The Feeling continued the hot streak two years later with their second LP, Join with Us, but their third effort, Together We Were Made, failed to make as big a splash commercially.

Where did it all go wrong?

“If we were to have made this album when we were still signed to Universal, they would have loved it,” Gillespie-Sells, 35, tells Xtra over the phone from his home studio in London. “But this album could never have happened while we were signed to Universal because they wouldn’t let it happen. They would interfere and try and steer it. My natural reaction as an artist is against that. So I’d make the craziest stuff I possibly could just to annoy them.”

Rather than place all the blame on his old label for stifling the band’s creative freedom, Gillespie-Sells takes a more reflective view and chalks it up to a classic case of self-sabotage in the guise of youthful rebellion.

“It took a while to realize that’s what I was doing,” he says. “When you grow up, you know yourself a little bit better. You realize how you work when you’re under pressure and how you work when you’re not.”

Label pressure was not the only drama in Gillespie-Sells’s life at the time. Not long after Together We Were Made came out, he and his boyfriend of five years broke up. That inspired the ballad “You’ll See” — the creative spark that ignited Boy Cried Wolf.

 

Lead single “Rescue” and “I Just Do” are full of a similar yearning, but he is careful to note that the break-up songs came to him before and after the main event. In other words, his songwriting anticipated the relationship’s end.

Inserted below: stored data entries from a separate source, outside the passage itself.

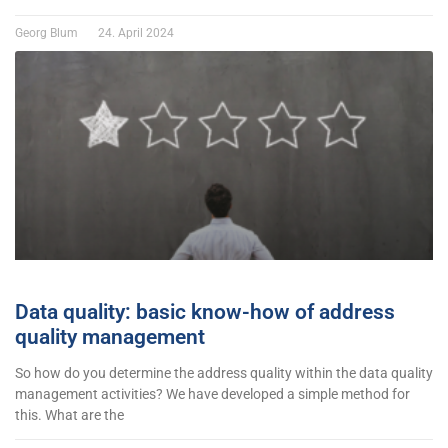
Georg Blum
24. April 2024
Data quality: basic know-how of address
quality management
So how do you determine the address quality within the data quality
management activities? We have developed a simple method for
this. What are the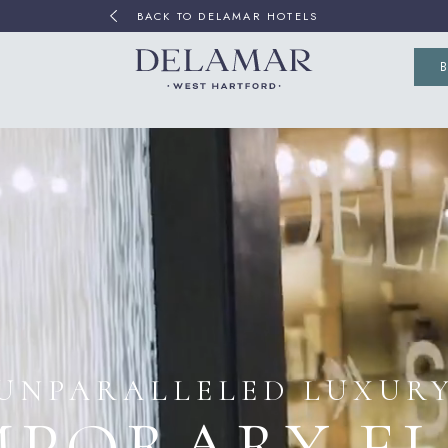
BACK TO DELAMAR HOTELS
(OP
UNPARALLELED LUXUR
PORARY E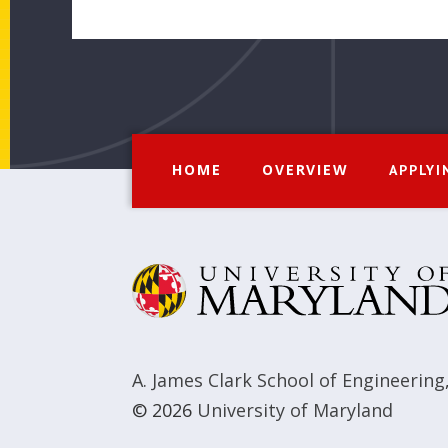
HOME
OVERVIEW
APPLYI
A. James Clark School of Engineering
© 2026
University of Maryland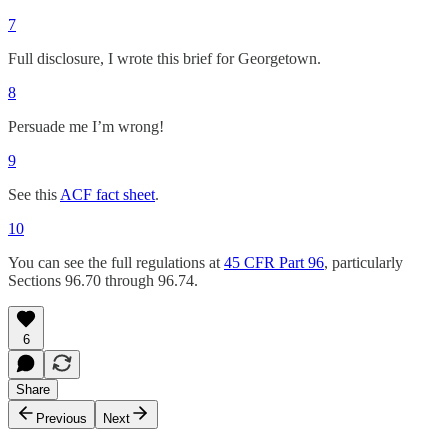
7
Full disclosure, I wrote this brief for Georgetown.
8
Persuade me I’m wrong!
9
See this
ACF fact sheet
.
10
You can see the full regulations at
45 CFR Part 96
, particularly
Sections 96.70 through 96.74.
6
Share
Previous
Next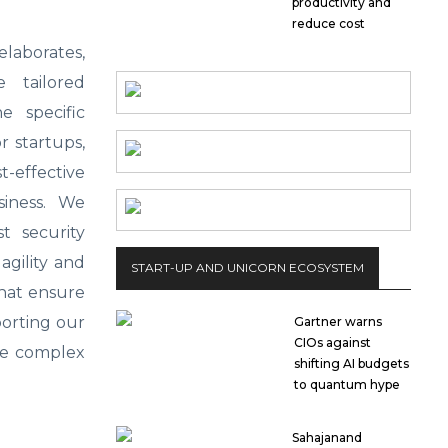
productivity and
reduce cost
laborates,
 tailored
e specific
r startups,
-effective
siness. We
t security
agility and
START-UP AND UNICORN ECOSYSTEM
that ensure
porting our
Gartner warns
CIOs against
he complex
shifting AI budgets
to quantum hype
Sahajanand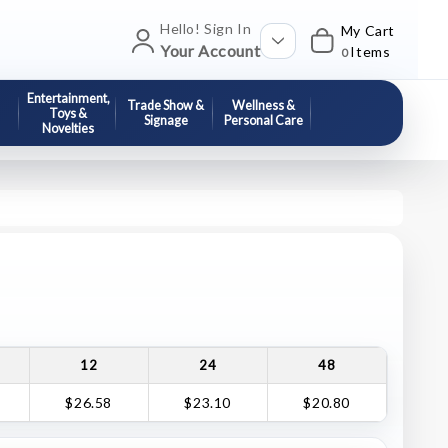
Hello! Sign In
My Cart
Your Account
Items
0
Entertainment,
Trade Show &
Wellness &
Toys &
Signage
Personal Care
Novelties
12
24
48
$26.58
$23.10
$20.80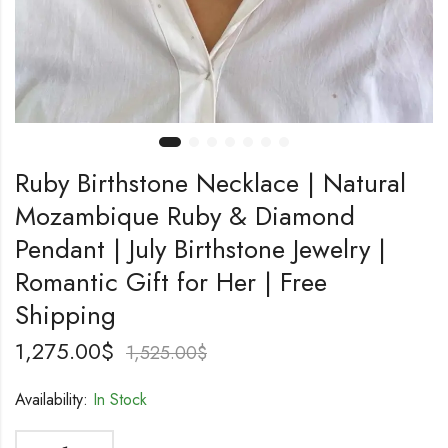
Ruby Birthstone Necklace | Natural
Mozambique Ruby & Diamond
Pendant | July Birthstone Jewelry |
Romantic Gift for Her | Free
Shipping
1,275.00
$
1,525.00
$
Availability:
In Stock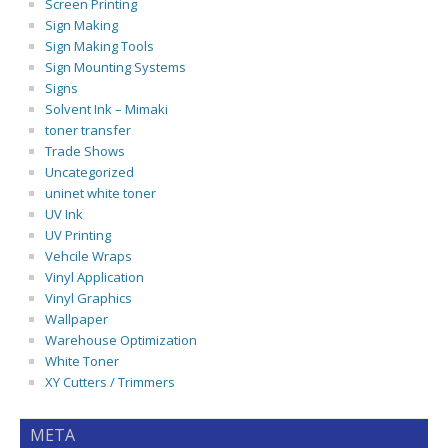
Screen Printing
Sign Making
Sign Making Tools
Sign Mounting Systems
Signs
Solvent Ink – Mimaki
toner transfer
Trade Shows
Uncategorized
uninet white toner
UV Ink
UV Printing
Vehcile Wraps
Vinyl Application
Vinyl Graphics
Wallpaper
Warehouse Optimization
White Toner
XY Cutters / Trimmers
META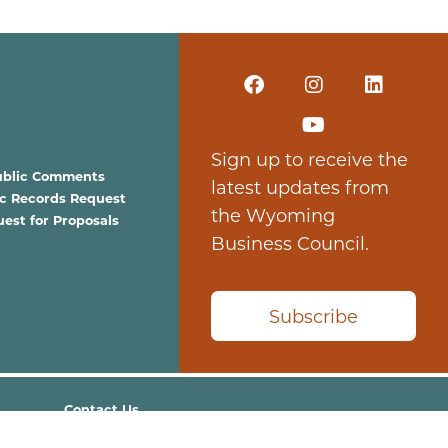
Sign up to receive the
ublic Comments
latest updates from
ic Records Request
the Wyoming
est for Proposals
Business Council.
Subscribe
Contact Us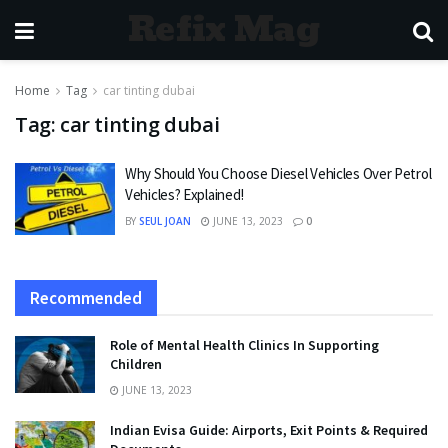
Refix Mag
Home
Tag
car tinting dubai
Tag:
car tinting dubai
Why Should You Choose Diesel Vehicles Over Petrol
Vehicles? Explained!
BY
SEUL JOAN
JUNE 13, 2023
0
Recommended
Role of Mental Health Clinics In Supporting
Children
JUNE 13, 2023
Indian Evisa Guide: Airports, Exit Points & Required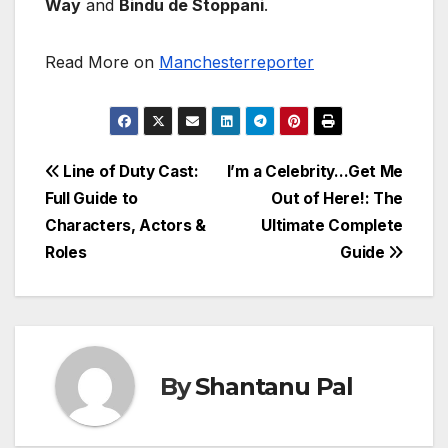
Way
and
Bindu de Stoppani
.
Read More on
Manchesterreporter
Post
Line of Duty Cast:
I’m a Celebrity…Get Me
Full Guide to
Out of Here!: The
navigation
Characters, Actors &
Ultimate Complete
Roles
Guide
By
Shantanu Pal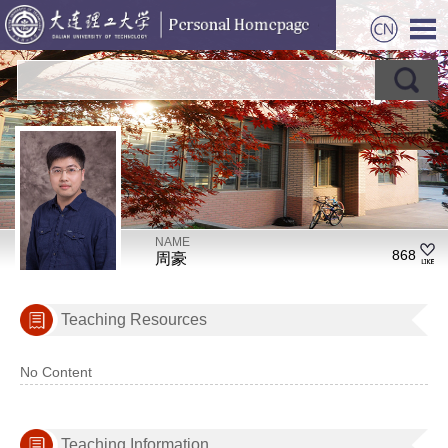
NAME
868
周豪
Teaching Resources
No Content
Teaching Information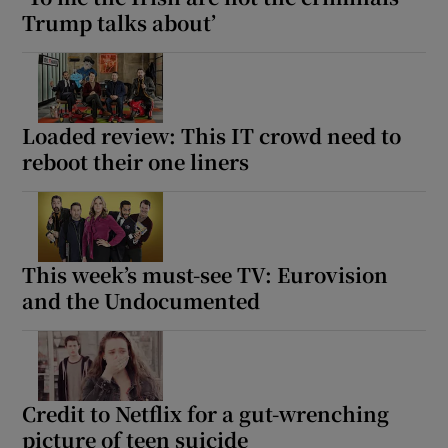
Trump talks about’
Loaded review: This IT crowd need to
reboot their one liners
This week’s must-see TV: Eurovision
and the Undocumented
Credit to Netflix for a gut-wrenching
picture of teen suicide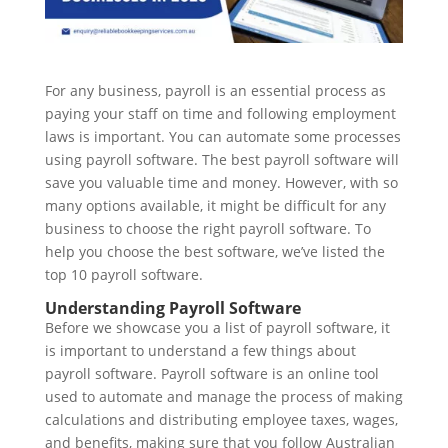
For any business, payroll is an essential process as
paying your staff on time and following employment
laws is important. You can automate some processes
using payroll software. The best payroll software will
save you valuable time and money. However, with so
many options available, it might be difficult for any
business to choose the right payroll software. To
help you choose the best software, we’ve listed the
top 10 payroll software.
Understanding Payroll Software
Before we showcase you a list of payroll software, it
is important to understand a few things about
payroll software. Payroll software is an online tool
used to automate and manage the process of making
calculations and distributing employee taxes, wages,
and benefits, making sure that you follow Australian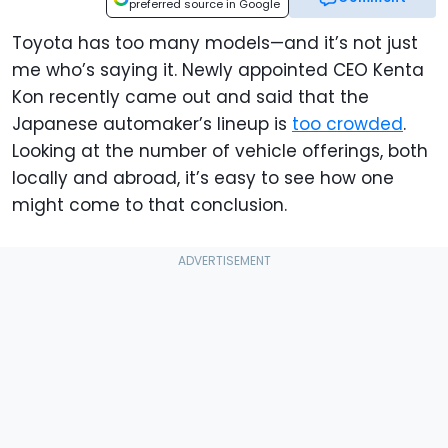
preferred source in Google
Toyota has too many models—and it’s not just
me who’s saying it. Newly appointed CEO Kenta
Kon recently came out and said that the
Japanese automaker’s lineup is
too crowded
.
Looking at the number of vehicle offerings, both
locally and abroad, it’s easy to see how one
might come to that conclusion.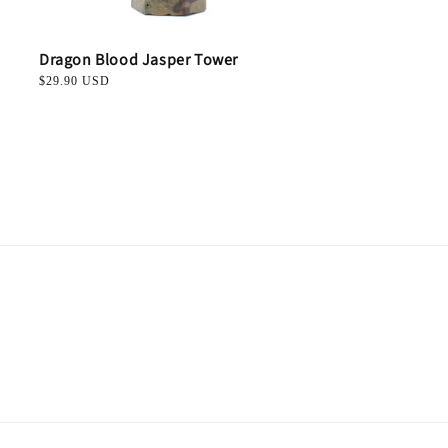
Dragon Blood Jasper Tower
Regular
$29.90 USD
price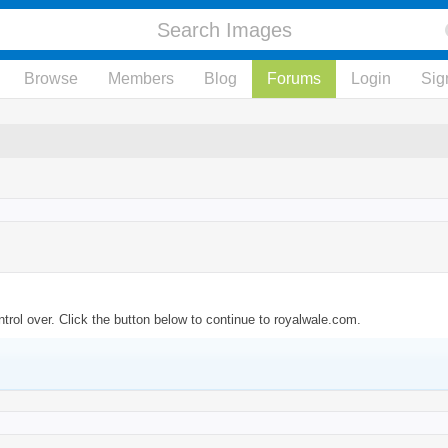
Browse
Members
Blog
Forums
Login
Sig
trol over. Click the button below to continue to royalwale.com.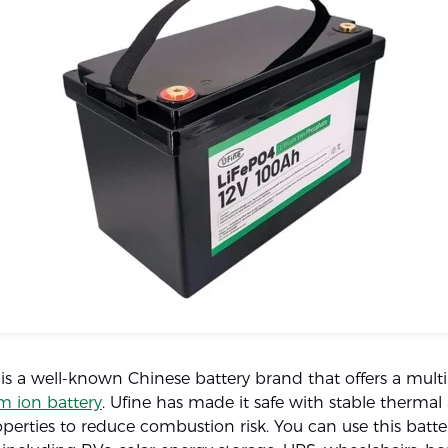
 is a well-known Chinese battery brand that offers a mul
m ion battery
. Ufine has made it safe with stable thermal
perties to reduce combustion risk. You can use this batt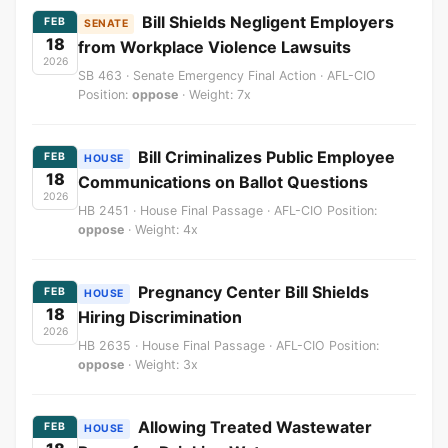
Bill Shields Negligent Employers
FEB
SENATE
18
from Workplace Violence Lawsuits
2026
SB 463 · Senate Emergency Final Action · AFL-CIO
Position:
oppose
· Weight: 7x
Bill Criminalizes Public Employee
FEB
HOUSE
18
Communications on Ballot Questions
2026
HB 2451 · House Final Passage · AFL-CIO Position:
oppose
· Weight: 4x
Pregnancy Center Bill Shields
FEB
HOUSE
18
Hiring Discrimination
2026
HB 2635 · House Final Passage · AFL-CIO Position:
oppose
· Weight: 3x
Allowing Treated Wastewater
FEB
HOUSE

“If you’re writing about things that are happening at the time, I think you’re too close to it to recognize it,” he explains.

Gillespie-Sells has since set up a studio for the band in a converted London pub that he also calls home. When Xtra calls, he is recording an actor friend’s vocals but is not yet sure what for. Since wrapping up a spring tour of the UK with The Feeling, he has kept busy with several projects, including a dance piece with choreographer Javier de Frutos and a musical for Sheffield’s Crucible Theatre.

Somewhere on his to-do list is achieving success in America. A hit single in the US would likely afford opportunities to collaborate with other artists as well as to work with bigger budgets.

“I’m torn because I’m not ambitious for fame,” Gillespie-Sells says. “But it would be nice to have a chance to work with people in America, and the way to do that would be to have some success in America. That’s how it works.”

One thing he will not compromise is his sexuality. When he met Elton John, the pop legend warned him that opening up in the press about his gayness sometimes comes with consequences.

“He said, ‘Do you want to make it public in America that you’re gay? Because it can have an effect.’ And I said, ‘Hell yeah!’ he recalls.

The memory leads into a rant about performers who dodge the issue of their sexuality publicly. While some pop stars are weary of being held up as role models, Gillespie-Sells is perfectly happy to take on the job.

“With this record, I’ve been doing a lot more gay press, and I’m actually really happy about it. We still live in a world where there’s a lot of work to be done around bullying and gay rights — not to mention women’s rights,” he says. “I’m happy to be a spokesperson, and I don’t really care if I bore people with it. And I don’t care if it becomes all about me being gay if I can provide one kid with a bit of hope who might cause themselves harm due to their sexuality.

“These actors that do it drive me crazy because I’m like, what is your life worth if you have to hide and not be true to yourself for the sake of where your career might take you?” he says. “It’s just so unhealthy and shameful. I wouldn’t hide who I am for any money in the world.”